If you want to know about the difference between crawling and indexing, read this post at the end.
On this occasion, I talk to you about something that some people I have seen have doubts about or are not entirely clear about. I also wanted to talk about this topic, so here it is, a post about the differences between crawling and indexing in Google.
So Let’s start!
What is tracking for Google?
Google is a search engine, and as such, it needs to show the results of web pages for the searches carried out by its users. These results are found by tracing the network, that is, by jumping from one link to another.
In the same way, Google will not only track those URLs once but will do so more times later to check if the content has changed, a new one has been added, it still exists, etc.
What is indexing for Google?
That Google tracks a URL does not mean that it indexes it because after tracking it, it must analyze it and then decide whether to index it or not.
Simplifying everything could say that Google works through keywords and search intentions; to find any URL, the user must enter a keyword in the search engine.
Therefore the indexing of a URL implies the association of keywords or search intentions. Search for it. These could vary over time.
How to avoid Google tracking
To avoid tracking a URL by Google, we must use the robots.txt file.
In this file, we will use the disallow directive so that Google cannot track a specific area of our website.
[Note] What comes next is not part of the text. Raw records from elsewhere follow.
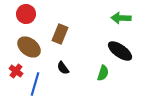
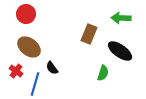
brown rectangle: moved 29 px right
black semicircle: moved 11 px left
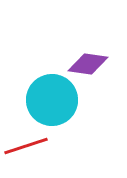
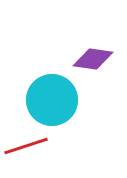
purple diamond: moved 5 px right, 5 px up
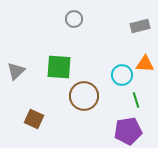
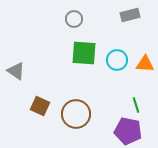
gray rectangle: moved 10 px left, 11 px up
green square: moved 25 px right, 14 px up
gray triangle: rotated 42 degrees counterclockwise
cyan circle: moved 5 px left, 15 px up
brown circle: moved 8 px left, 18 px down
green line: moved 5 px down
brown square: moved 6 px right, 13 px up
purple pentagon: rotated 20 degrees clockwise
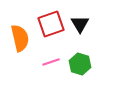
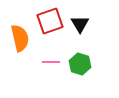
red square: moved 1 px left, 3 px up
pink line: rotated 18 degrees clockwise
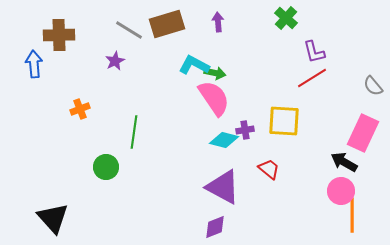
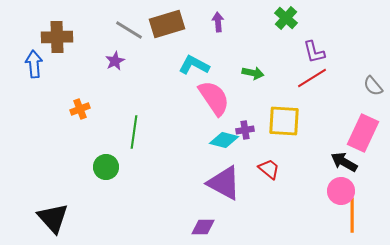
brown cross: moved 2 px left, 2 px down
green arrow: moved 38 px right
purple triangle: moved 1 px right, 4 px up
purple diamond: moved 12 px left; rotated 20 degrees clockwise
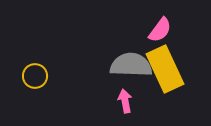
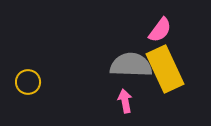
yellow circle: moved 7 px left, 6 px down
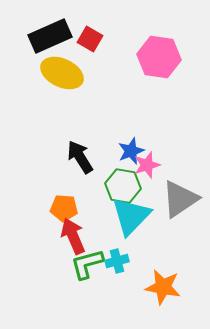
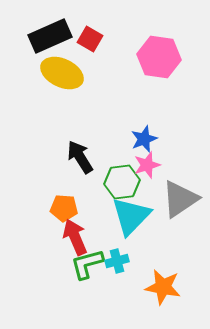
blue star: moved 13 px right, 12 px up
green hexagon: moved 1 px left, 4 px up; rotated 16 degrees counterclockwise
red arrow: moved 2 px right, 1 px down
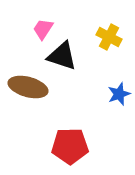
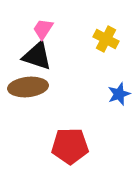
yellow cross: moved 3 px left, 2 px down
black triangle: moved 25 px left
brown ellipse: rotated 21 degrees counterclockwise
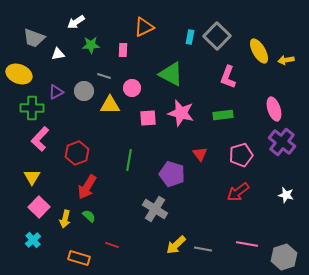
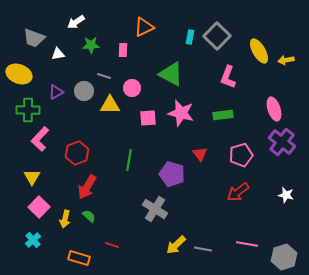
green cross at (32, 108): moved 4 px left, 2 px down
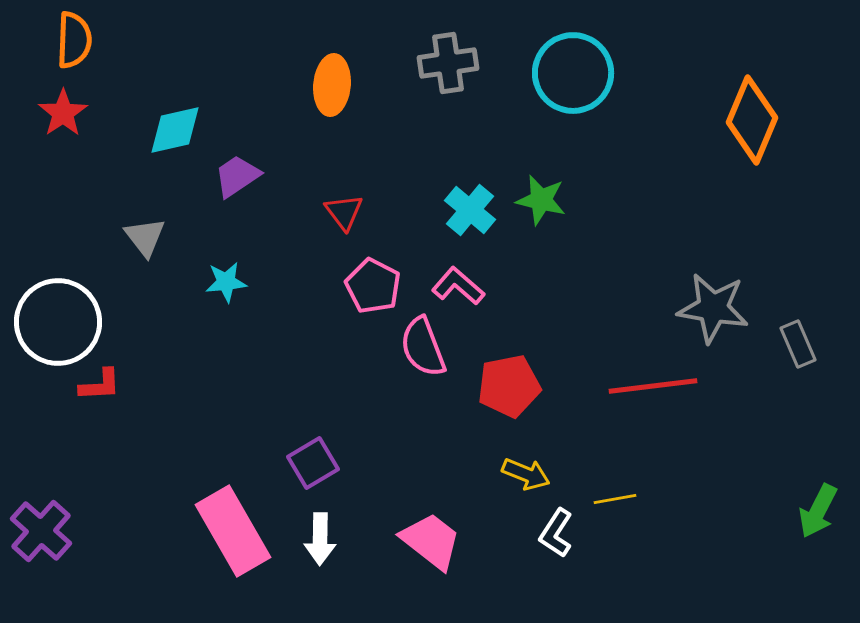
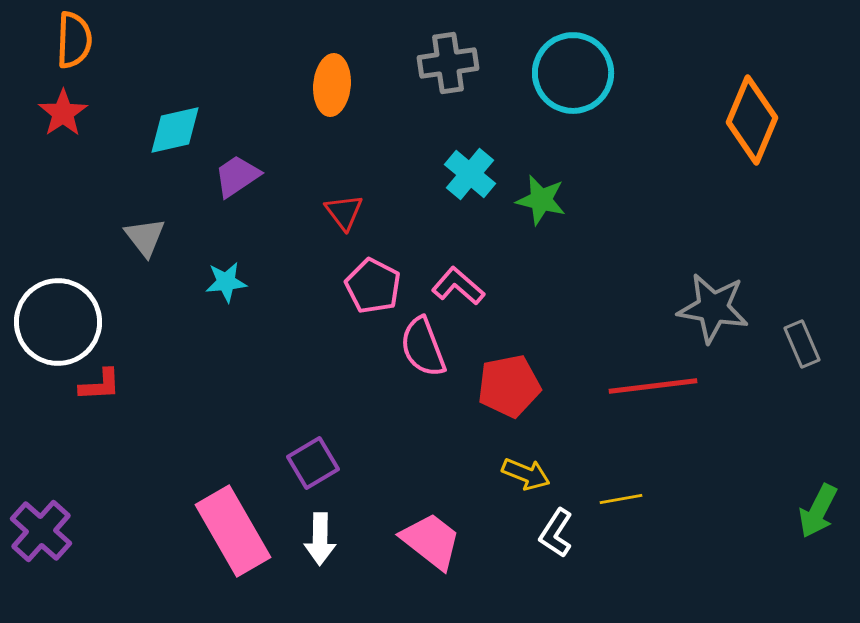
cyan cross: moved 36 px up
gray rectangle: moved 4 px right
yellow line: moved 6 px right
As it is a directive, when Google reads our robots.txt, it will have to pay attention to it yes or yes.
Blocking the crawling of a URL does not imply blocking its indexing; that is, Google may not read the content of that URL as it cannot crawl it, but that does not mean that it does not know of the existence of that URL due to both internal and external links.
Therefore, a URL that is blocked from crawling will still be indexed by Google.
How to avoid indexing in Google
To prevent the indexing of a URL in Google, we have to use the robot’s no index meta tag.
This label is a directive; as soon as Google sees it, it has to pay attention to it (it is not an option).
If the URL is already indexed in Google, it will not be instantly de-indexed because Google has to read that tag first.
We can wait until Google goes through that URL or try to speed it up in one of the following two ways:
-In the Google Search console, you enter the URL in the URL inspector, click “test published URL” (this step is more of a hobby of mine ), and then “request indexing.”
-As with the no index, if we want to remove that URL from the index, we can directly in Google Search Console go to the “remove URLs” option and request its removal.
When to block Google tracking
The limitation of crawling for Google is done to avoid spending search engine resources and crawling budget “foolishly.”
This can be useful to limit the Google bot to crawl certain URLs such as those of parameters or even for specific cases such as if Google continues to crawl areas that no longer exist on our website.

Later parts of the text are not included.